As the oil price climbs back to pre-pandemic levels, the oil and gas sector is on a gradual recovery path. The expected recovery in oil demand from the COVID-19 vaccine rollout and a more stable oil price environment will pave the way for an increase in activity levels in the global offshore exploration and production space. Notwithstanding the expected increase in activity levels, the Offshore Business segment will be very selective on growth opportunities as it focuses on the execution of the new FPSO project in hand. Nevertheless, the segment will continue to monitor the market for the next major project as and when the right opportunity arises. The existing portfolio of long-term contracts will continue to support the financial performance of the Offshore Business segment.

For the Marine & Heavy Engineering segment, aligned with the recent recovery in oil price, several deferred projects have since been revived and its efforts to replenish its order book have generated positive results with the recent award of the EPCIC contract for the SK408W Jerun Development Project, offshore Sarawak. Nevertheless, the volatile industry condition and the wider lingering effects of the COVID-19 pandemic remain major risks moving forward.
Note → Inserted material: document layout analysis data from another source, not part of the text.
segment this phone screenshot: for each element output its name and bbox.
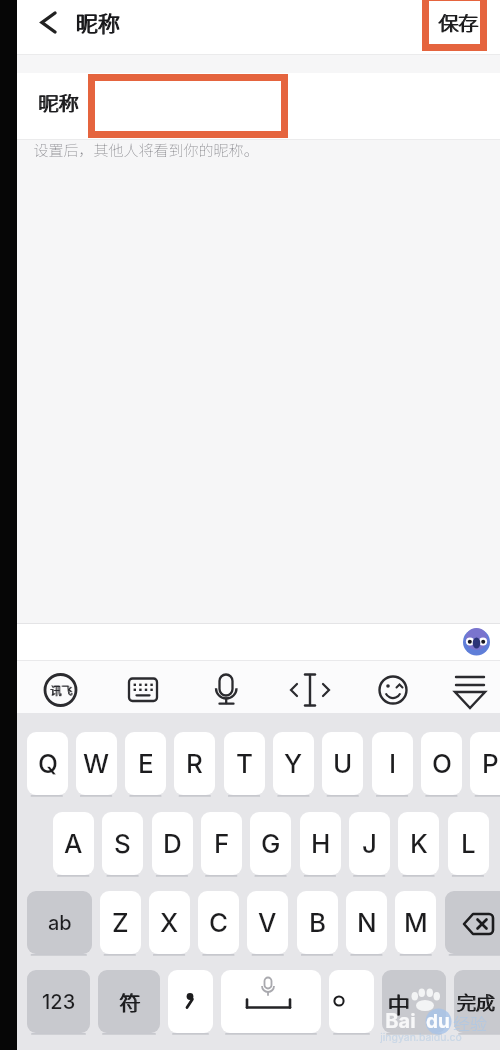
staticText: 讯飞 xyxy=(51,682,73,698)
button[interactable]: 保存 xyxy=(430,5,485,39)
button[interactable]: ab xyxy=(27,891,92,954)
button[interactable] xyxy=(454,970,500,1033)
staticText: S xyxy=(114,828,131,859)
staticText: J xyxy=(362,828,377,859)
button[interactable]: L xyxy=(448,812,489,875)
button[interactable]: B xyxy=(297,891,338,954)
staticText: 保存 xyxy=(438,8,478,37)
staticText: 完成 xyxy=(457,988,496,1016)
button[interactable] xyxy=(382,970,446,1033)
staticText: 昵称 xyxy=(38,88,78,117)
button[interactable] xyxy=(371,668,415,712)
button[interactable]: 123 xyxy=(27,970,90,1033)
button[interactable] xyxy=(288,668,332,712)
staticText: ab xyxy=(48,911,72,935)
button[interactable]: X xyxy=(149,891,190,954)
button[interactable] xyxy=(38,668,82,712)
staticText: K xyxy=(410,828,428,859)
staticText: Q xyxy=(38,748,58,779)
staticText: du xyxy=(426,1010,450,1033)
staticText: 昵称 xyxy=(39,88,79,117)
staticText: Bai xyxy=(385,1009,416,1033)
staticText: X xyxy=(160,907,179,938)
button[interactable]: O xyxy=(421,732,462,795)
button[interactable] xyxy=(221,970,321,1033)
staticText: B xyxy=(309,907,327,938)
staticText: V xyxy=(258,907,277,938)
button[interactable]: T xyxy=(224,732,265,795)
staticText: U xyxy=(333,748,353,779)
button[interactable] xyxy=(118,668,162,712)
staticText: I xyxy=(389,748,397,779)
button[interactable]: U xyxy=(322,732,363,795)
button[interactable]: F xyxy=(201,812,242,875)
staticText: G xyxy=(261,828,281,859)
staticText: 中 xyxy=(387,987,410,1019)
staticText: 昵称 xyxy=(38,88,78,117)
button[interactable]: M xyxy=(395,891,436,954)
staticText: 完成 xyxy=(456,988,495,1016)
staticText: 讯飞 xyxy=(50,682,72,698)
staticText: 昵称 xyxy=(75,6,120,38)
button[interactable]: E xyxy=(125,732,166,795)
button[interactable] xyxy=(168,970,213,1033)
button[interactable] xyxy=(88,74,288,138)
button[interactable]: H xyxy=(300,812,341,875)
button[interactable]: Z xyxy=(100,891,141,954)
staticText: Y xyxy=(284,748,303,779)
button[interactable]: G xyxy=(250,812,291,875)
staticText: T xyxy=(236,748,253,779)
staticText: D xyxy=(163,828,182,859)
staticText: 昵称 xyxy=(76,6,121,38)
button[interactable] xyxy=(445,891,500,954)
button[interactable]: W xyxy=(76,732,117,795)
button[interactable] xyxy=(448,668,492,712)
button[interactable]: A xyxy=(53,812,94,875)
button[interactable]: P xyxy=(470,732,500,795)
staticText: R xyxy=(186,748,203,779)
staticText: 经验 xyxy=(453,1010,487,1034)
staticText: H xyxy=(311,828,331,859)
staticText: 讯飞 xyxy=(50,682,72,698)
button[interactable]: J xyxy=(349,812,390,875)
staticText: 保存 xyxy=(438,8,478,37)
staticText: L xyxy=(461,828,476,859)
button[interactable] xyxy=(462,628,491,657)
staticText: 设置后，其他人将看到你的昵称。 xyxy=(33,139,259,161)
button[interactable] xyxy=(30,8,62,40)
staticText: 中 xyxy=(387,987,410,1019)
staticText: 保存 xyxy=(439,8,479,37)
staticText: jingyan.baidu.com xyxy=(378,1031,464,1044)
button[interactable]: D xyxy=(152,812,193,875)
staticText: 符 xyxy=(120,987,141,1017)
button[interactable]: R xyxy=(174,732,215,795)
staticText: 123 xyxy=(42,990,76,1014)
staticText: P xyxy=(482,748,499,779)
button[interactable]: K xyxy=(398,812,439,875)
staticText: Z xyxy=(112,907,129,938)
button[interactable]: N xyxy=(346,891,387,954)
button[interactable] xyxy=(329,970,374,1033)
staticText: M xyxy=(404,907,428,938)
staticText: A xyxy=(64,828,83,859)
button[interactable]: S xyxy=(102,812,143,875)
button[interactable] xyxy=(98,970,160,1033)
staticText: 中 xyxy=(388,987,411,1019)
staticText: 昵称 xyxy=(75,6,120,38)
button[interactable]: C xyxy=(198,891,239,954)
button[interactable]: Y xyxy=(273,732,314,795)
staticText: O xyxy=(432,748,452,779)
button[interactable]: V xyxy=(247,891,288,954)
staticText: 完成 xyxy=(456,988,495,1016)
button[interactable] xyxy=(203,668,247,712)
staticText: E xyxy=(138,748,154,779)
staticText: 符 xyxy=(119,987,140,1017)
button[interactable]: Q xyxy=(27,732,68,795)
staticText: N xyxy=(357,907,377,938)
staticText: 符 xyxy=(119,987,140,1017)
staticText: C xyxy=(209,907,229,938)
staticText: F xyxy=(214,828,230,859)
staticText: W xyxy=(83,748,110,779)
button[interactable]: I xyxy=(372,732,413,795)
As such, the segment maintains its cautiously optimistic stance regarding its business prospects throughout the year and into 2022. Meanwhile, the prospects of acquiring more marine repair projects is highly dependent on the reopening of borders and worldwide recovery from the COVID-19 pandemic. Hence, the segment expects the marine business to remain challenging. The segment will continue to pursue business opportunities in other areas and new regions to grow its order book.